§ THE PROBLEM:
Here are records with pictures in them. Copy all of them exactly and leave the pictures out.

[Opening MATERIALS PROVIDED section]

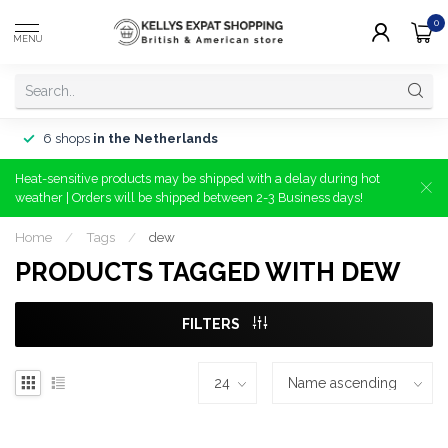
0
MENU
6 shops
in the Netherlands
Heat-sensitive products may be shipped with a delay during hot
weather | Orders will be shipped between 2-3 Business days!
Home
/
Tags
/
dew
PRODUCTS TAGGED WITH DEW
FILTERS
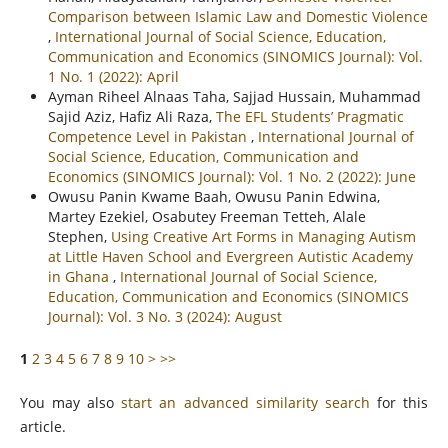
Comparison between Islamic Law and Domestic Violence
,
International Journal of Social Science, Education,
Communication and Economics (SINOMICS Journal): Vol.
1 No. 1 (2022): April
Ayman Riheel Alnaas Taha, Sajjad Hussain, Muhammad
Sajid Aziz, Hafiz Ali Raza,
The EFL Students’ Pragmatic
Competence Level in Pakistan
,
International Journal of
Social Science, Education, Communication and
Economics (SINOMICS Journal): Vol. 1 No. 2 (2022): June
Owusu Panin Kwame Baah, Owusu Panin Edwina,
Martey Ezekiel, Osabutey Freeman Tetteh, Alale
Stephen,
Using Creative Art Forms in Managing Autism
at Little Haven School and Evergreen Autistic Academy
in Ghana
,
International Journal of Social Science,
Education, Communication and Economics (SINOMICS
Journal): Vol. 3 No. 3 (2024): August
1
2
3
4
5
6
7
8
9
10
>
>>
You may also
start an advanced similarity search
for this
article.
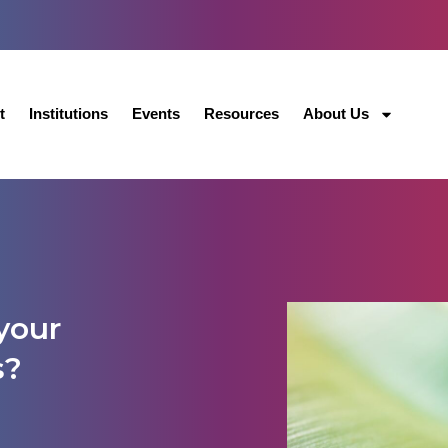
t
Institutions
Events
Resources
About Us
your
s?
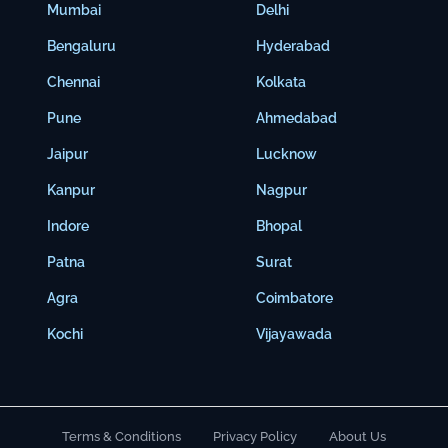
Mumbai
Delhi
Bengaluru
Hyderabad
Chennai
Kolkata
Pune
Ahmedabad
Jaipur
Lucknow
Kanpur
Nagpur
Indore
Bhopal
Patna
Surat
Agra
Coimbatore
Kochi
Vijayawada
Terms & Conditions
Privacy Policy
About Us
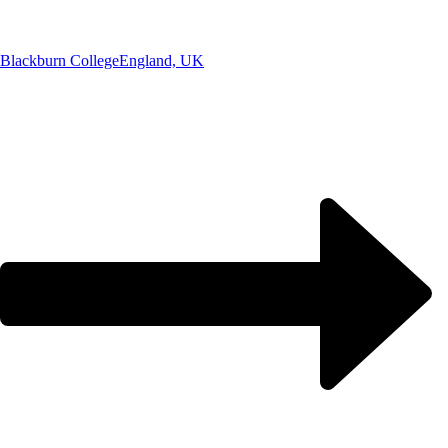
Blackburn College
England, UK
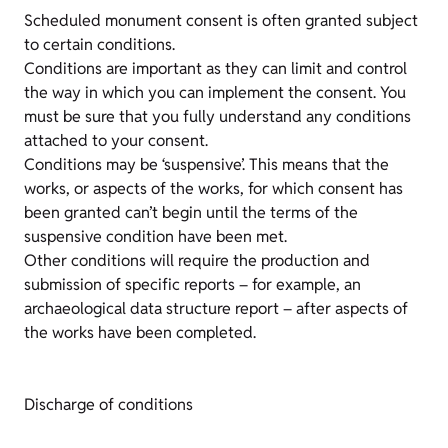
Scheduled monument consent is often granted subject
to certain conditions.
Conditions are important as they can limit and control
the way in which you can implement the consent. You
must be sure that you fully understand any conditions
attached to your consent.
Conditions may be ‘suspensive’. This means that the
works, or aspects of the works, for which consent has
been granted can’t begin until the terms of the
suspensive condition have been met.
Other conditions will require the production and
submission of specific reports – for example, an
archaeological data structure report – after aspects of
the works have been completed.
Discharge of conditions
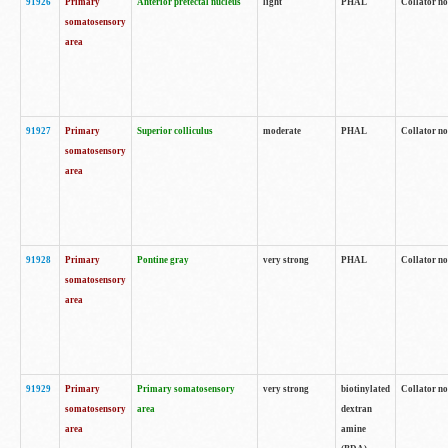
91926
Primary
Anterior pretectal nucleus
light
PHAL
Collator no
somatosensory
area
91927
Primary
Superior colliculus
moderate
PHAL
Collator no
somatosensory
area
91928
Primary
Pontine gray
very strong
PHAL
Collator no
somatosensory
area
91929
Primary
Primary somatosensory
very strong
biotinylated
Collator not
somatosensory
area
dextran
area
amine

[Closing MATERIALS PROVIDED section]

§ RESPONSE FOR THIS EXERCISE:
0
MENU
6 shops
in the Netherlands
Heat-sensitive products may be shipped with a delay during hot
weather | Orders will be shipped between 2-3 Business days!
Home
/
Tags
/
dew
PRODUCTS TAGGED WITH DEW
FILTERS
Comparison between Islamic Law and Domestic Violence
,
International Journal of Social Science, Education,
Communication and Economics (SINOMICS Journal): Vol.
1 No. 1 (2022): April
Ayman Riheel Alnaas Taha, Sajjad Hussain, Muhammad
Sajid Aziz, Hafiz Ali Raza,
The EFL Students’ Pragmatic
Competence Level in Pakistan
,
International Journal of
Social Science, Education, Communication and
Economics (SINOMICS Journal): Vol. 1 No. 2 (2022): June
Owusu Panin Kwame Baah, Owusu Panin Edwina,
Martey Ezekiel, Osabutey Freeman Tetteh, Alale
Stephen,
Using Creative Art Forms in Managing Autism
at Little Haven School and Evergreen Autistic Academy
in Ghana
,
International Journal of Social Science,
Education, Communication and Economics (SINOMICS
Journal): Vol. 3 No. 3 (2024): August
1
2
3
4
5
6
7
8
9
10
>
>>
You may also
start an advanced similarity search
for this
article.
t
Institutions
Events
Resources
About Us
your
s?
Mumbai
Delhi
Bengaluru
Hyderabad
Chennai
Kolkata
Pune
Ahmedabad
Jaipur
Lucknow
Kanpur
Nagpur
Indore
Bhopal
Patna
Surat
Agra
Coimbatore
Kochi
Vijayawada
Terms & Conditions
Privacy Policy
About Us
Blackburn College
England, UK
Scheduled monument consent is often granted subject
to certain conditions.
Conditions are important as they can limit and control
the way in which you can implement the consent. You
must be sure that you fully understand any conditions
attached to your consent.
Conditions may be ‘suspensive’. This means that the
works, or aspects of the works, for which consent has
been granted can’t begin until the terms of the
suspensive condition have been met.
Other conditions will require the production and
submission of specific reports – for example, an
archaeological data structure report – after aspects of
the works have been completed.
Discharge of conditions
91926
Primary
Anterior pretectal nucleus
light
PHAL
Collator no
somatosensory
area
91927
Primary
Superior colliculus
moderate
PHAL
Collator no
somatosensory
area
91928
Primary
Pontine gray
very strong
PHAL
Collator no
somatosensory
area
91929
Primary
Primary somatosensory
very strong
biotinylated
Collator not
somatosensory
area
dextran
area
amine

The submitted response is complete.